---
base_model: [Qwen2.5VL]
library_name: transformers
tags:
- mergekit
- merge
---
# Baseer-Nakba HTR: A State-of-the-Art VLM for Arabic Handwritten Text Recognition

## Overview

This repository contains the model weights and inference pipeline for our submission to the NAKBA NLP 2026 Arabic Handwritten Text Recognition (HTR) competition.

Our approach adapts the 3B-parameter [Baseer](https://arxiv.org/abs/2509.18174) Vision-Language Model (VLM) to effectively parse and recognize highly cursive, historical Arabic manuscripts.
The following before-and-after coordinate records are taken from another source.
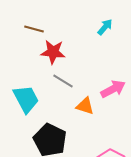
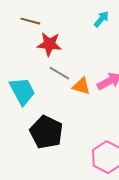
orange triangle: (85, 106) -> (81, 86), moved

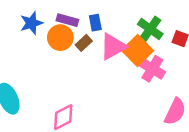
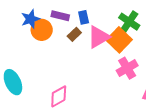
orange circle: (60, 38) -> (42, 30), moved
pink cross: (152, 69) -> (127, 68), moved, turned 30

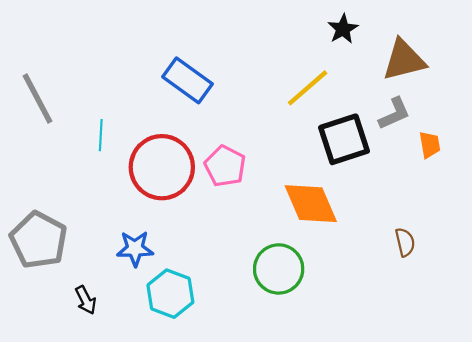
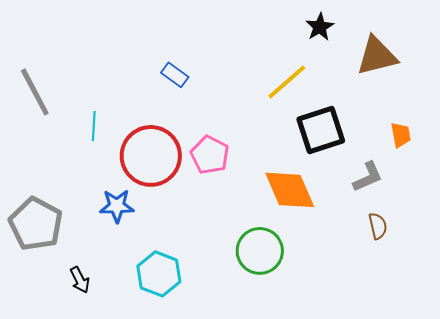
blue rectangle: (188, 80) -> (175, 75), size x0.6
gray L-shape: (394, 114) -> (368, 177), moved
blue star: (135, 249) -> (117, 206), moved

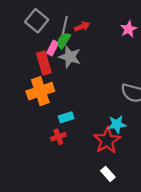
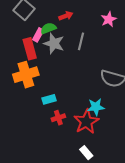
gray line: (65, 25) -> (81, 41), moved
green semicircle: (64, 40) -> (48, 28), turned 35
red cross: (58, 137) -> (58, 118), moved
Through a progressive training pipeline, domain-matched data augmentation, and advanced checkpoint merging, this unified model mitigates the challenges of varying writer styles, age-related document degradation, and morphological complexity.
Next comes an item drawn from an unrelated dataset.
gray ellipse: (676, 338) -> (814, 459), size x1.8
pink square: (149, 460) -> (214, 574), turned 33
To try our Baseer model for document extraction, please visit: [Baseer](https://baseerocr.com/) — **Baseer** is the SOTA model on Arabic Document Extraction.

---

## 🏆 Competition Results

Our final model (**Misraj AI**) secured **1st place** on the official Nakba hidden test set [leaderboard](https://www.codabench.org/competitions/12591/).

| Rank | Team | CER | WER |
| :--- | :--- | :--- | :--- |
| 🥇 1st | **Misraj AI** | **0.0790** | **0.2440** |
| 🥈 2nd | Oblevit | 0.0925 | 0.3268 |
| 🥉 3rd | 3reeq | 0.0938 | 0.2996 |
| 4th | Latent Narratives | 0.1050 | 0.3106 |
| 5th | Al-Warraq | 0.1142 | 0.3780 |
| 6th | Not Gemma | 0.1217 | 0.3063 |
| 7th | NAMAA-Qari | 0.1950 | 0.5194 |
| 8th | Fahras | 0.2269 | 0.5223 |
| — | Baseline | 0.3683 | 0.6905 |

---

## Training Methodology

Our model was trained using a multi-stage Supervised Fine-Tuning (SFT) curriculum.
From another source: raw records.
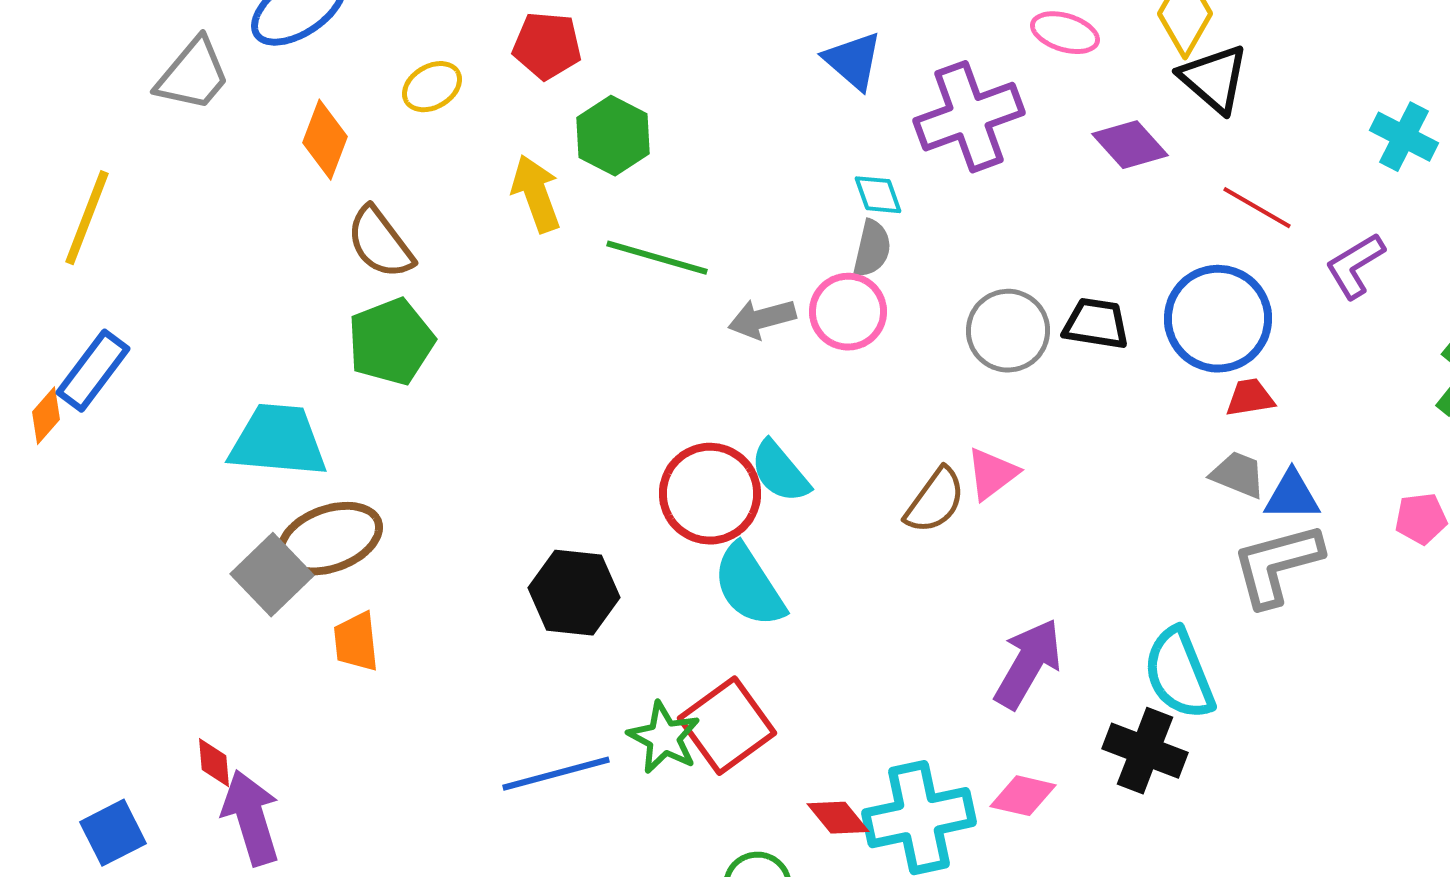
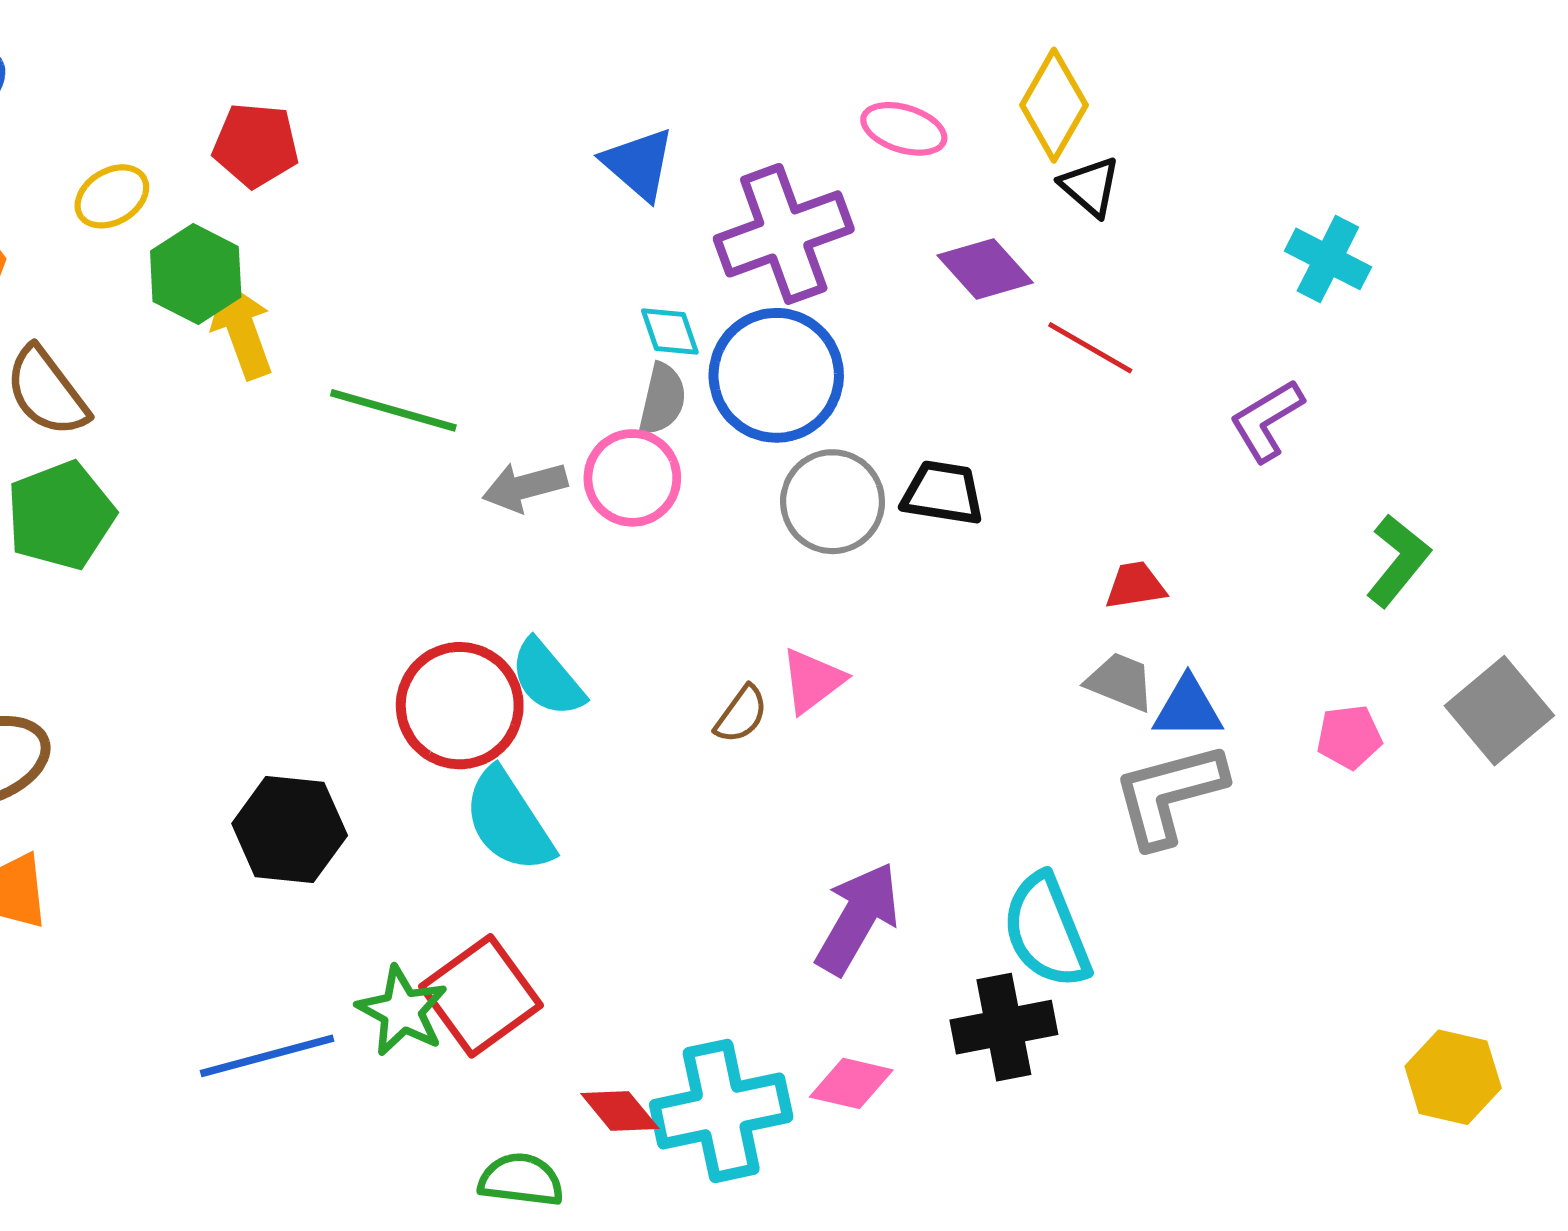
black triangle: (1214, 79) -> (1090, 186), size x0.7
green hexagon: (613, 136) -> (196, 274), moved
red line: (1257, 208) -> (1090, 348), moved
blue circle: (1218, 319) -> (776, 375), moved
brown semicircle: (935, 501) -> (741, 714), size x0.7
black cross: (1145, 751) -> (1004, 1027), turned -32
1. **Data Augmentation**: The Muharaf enhancement dataset was converted to grayscale to match the visual complexity and tonal distribution of the Nakba competition data.
2. **Decoder-Only SFT**: We first trained the text decoder autoregressively on the structurally similar Muharaf dataset to condition the language modeling head.
3. **Full Encoder-Decoder Tuning**: We subsequently unfroze the vision encoder and trained the full architecture on the Nakba dataset using differential learning rates — a key step that yielded a >5% improvement in WER over decoder-only tuning.
4. **Checkpoint Merging**: To stabilize predictions and maximize generalization, we merged our top-performing checkpoints (Epoch 1 and Epoch 5) using SLERP interpolation.

---

## Training Hyperparameters

All supervised experiments were conducted with standardized hyperparameters across configurations.

| Parameter | Value |
| :--- | :--- |
| **Hardware** | 2× NVIDIA H100 GPUs |
| **Base Model** | 3B-parameter Baseer |
| **Epochs** | 5 |
| **Optimizer** | AdamW |
| **Weight Decay** | 0.01 |
| **Learning Rate Schedule** | Cosine |
| **Batch Size** | 128 |
| **Max Sequence Length** | 1200 tokens |
| **Input Image Resolution** | 644 × 644 pixels |
| **Decoder-Only Learning Rate** | 1e-4 |
| **Encoder Learning Rate** | 9e-6 |
| **Decoder Learning Rate (Full Tuning)** | 1e-4 |

---

## Image Examples

The model works reliably on images from the Nakba dataset and visually similar historical manuscripts.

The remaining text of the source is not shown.